Machine learning is rapidly transforming the retail sector online and in-store, and brick-and-mortar and online retailers alike must keep up if they want a competitive edge in an increasingly competitive market, a leading expert says.
It’s AI’s ability to seamlessly collect data about consumers and use this to predict and direct future purchasing habits that makes it such a powerful tool for retailers, Dr Paul Warner, VP of Customer and Employee Experience Strategy at InMoment told Retailbiz.
“Customers are becoming much more comfortable with sharing stories and often AI able to take on nuanced emotional elements that could predict future customer behaviour.”
Retailers that can not only efficiently collect data, but develop insights about consumers from that data will thrive in the future retail market, Dr Warner says, while others will slowly phase out.
“AI is going to be the new competitive battleground simply because those brands that use it really well, they’re not only able to retain more of a customer base but they’re also able to capture larger markets, larger customer segments because they understand more about who their customers are.”

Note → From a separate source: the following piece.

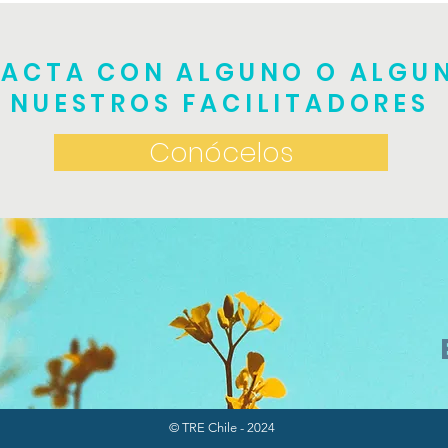
práctico
ACTA CON ALGUNO O ALGU
NUESTROS FACILITADORES
Conócelos
© TRE Chile - 2024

Stu Spiteri, CEO of Systema AI says it is consumer demand for an individualised experience that has given “tailwind” to these expectations – an expectation that AI technology is tailored to deliver.
“Well-conceived AI which is about the marrying of technology with the retail environment can provide for those things without the complexity of what was traditional technology,” he said.
AI is “core and critical” to customer’s online purchasing habits, Mr Spiteri says. And increasingly, AI won’t be limited to online platforms, but will in fact be more prevalent in-store.
“There’s gonna be a ratio of 10 to 1 in-store to digital because 90 per cent of revenue is in-store.”
It’s the ability for AI to understand and predict customer intentions and behaviour and to fulfil expectations before they arise that makes it such a powerful tool for retailers, Dr Warner says.
“It’s becoming more and more important and that is we’re finding that customers’ expectations are changing so quickly and those expectations are shifting away from any experience where customer themselves has to put in a cons amount of effort to either seamless, frictionless or touchless experience.”
But finding a balance between the utility of this data for customers and retailers alike and the importance of safeguarding individual privacy is critical.
“Customers want AI that will again ease the amount of effort it takes for them to complete transactions and that will make it more efficient for them but there is a balance between that kind of personalisation vs overpersonalisation that is creepy,” Dr Warner said.